NVTX kernel code

Hey, I have searched for a solution to this but can’t find a definitive answer.

It seems as if NVTX is able to annotate cuda behaviour and provide the necessary runtime statistics, but only for API calls. Am I missing something? Can the kernels be annotated in this manner? And if so, does anybody have a resource that shows examples on how to do this?

What I am trying to do and why:

I have a looping sequence of kernels that refines an answer until a “desired threshold” has been met. The ideal number of times the sequence of kernels gets called depends on the data.

Originally, I had the CPU just loop on the sequence and the kernels would themselves early out if there was no work to be done. The problem was that the CPU would issue say 100 loop iterations to the GPU, but if the data found an answer after 3 iterations, the stream would have to continue for the remaining 97 iterations. The kernels would early out, but they would also still be issued and executed. eg. For kernel sequence [A->B->C], the CPU would issue:
[A0->B0->C0]->[A1->B1->C1]-> … -> [A99->B99->C99]

Once the above was working, I changed the code to have the loop be issued in a kernel and use the dynamic parallelism features to have the actual iteration sequences be issued as child launches of the looping kernel. The looping kernel would then have access to the intermediate results and be able to determine if additional looping is necesssary (or if not exit). This also works.

The problem is that the profiler (nsight in my case) only tracks timing information for the kernel executing the loop and I no longer am able to track the timing of the individual sequence kernels being called FROM the loop kernel.

So instead of having detailed information on all the AN, BN and CN kernels all I see is one kernel launch of the kernel executing the loop that uses DP to launch the A->B->C sequences. I no longer have the times for A, B and C. More importantly I don’t know how many times the loop has actually executed.

Ideally I could annotate each of the A, B and C kernels to identify their start/end times (from the DP loop’s perspective) and have that reported to nsight so I could see how long they executed and how many times the loop iterated.

NVTX can only be used to annotate host code.

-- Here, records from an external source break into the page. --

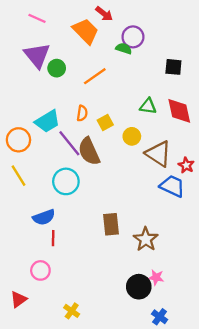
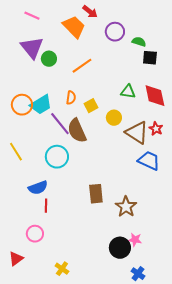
green semicircle: (124, 48) -> (139, 42), moved
orange circle: (18, 140) -> (22, 105), moved
red star: (186, 165) -> (156, 129), moved

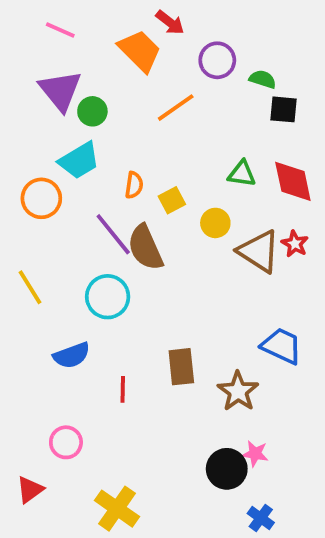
orange line: (82, 66) -> (176, 108), moved
cyan trapezoid: (41, 105) -> (79, 161), moved
blue trapezoid: (149, 161) -> (282, 346), moved
red line: (46, 206) -> (123, 389), moved
yellow cross: (62, 269) -> (117, 509), size x1.6

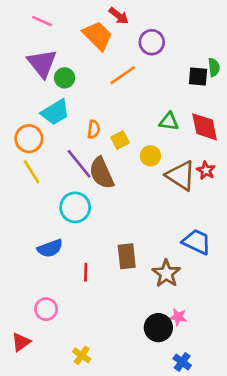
green semicircle: (263, 79) -> (214, 67), moved, turned 66
yellow line: (30, 287) -> (32, 172), moved
yellow cross: (117, 509) -> (82, 355), size x0.6

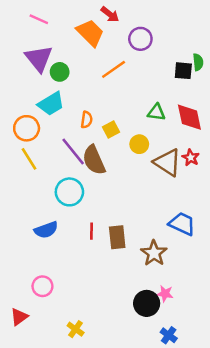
red line: (86, 272) -> (91, 231), moved

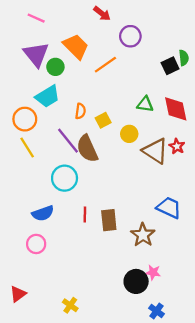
orange trapezoid: (90, 33) -> (76, 46), moved
black square: (183, 71) -> (170, 66), turned -30
pink circle: (42, 286) -> (36, 244), moved

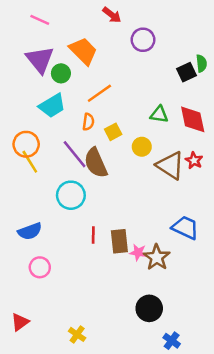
orange line: (105, 65) -> (99, 93), moved
orange circle: (25, 119) -> (26, 144), moved
blue semicircle: (43, 213) -> (30, 231), moved
pink star: (153, 272) -> (138, 252), moved

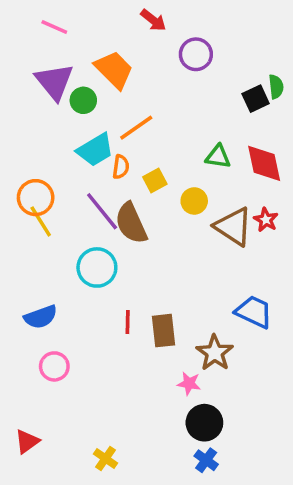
cyan trapezoid: (52, 106) -> (95, 150), moved
pink star: (138, 252) -> (189, 383), moved
blue cross: (172, 341) -> (206, 460), moved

I’m pretty sure nvvp can track child kernel launches. When you say “nsight” it’s not clear if you mean nsight VSE i.e. windows, or nsight EE, i.e. linux.

This is what I see when I run nvvp (NVIDIA Visual Profiler) on cdpSimpleQuickSort sample code:


Ugh. There’s an option in visual studio to enable “Dynamic Parallelism Kernel Execution Trace”, which got turned off.

Thanks txbob, for pointing me in the right direction.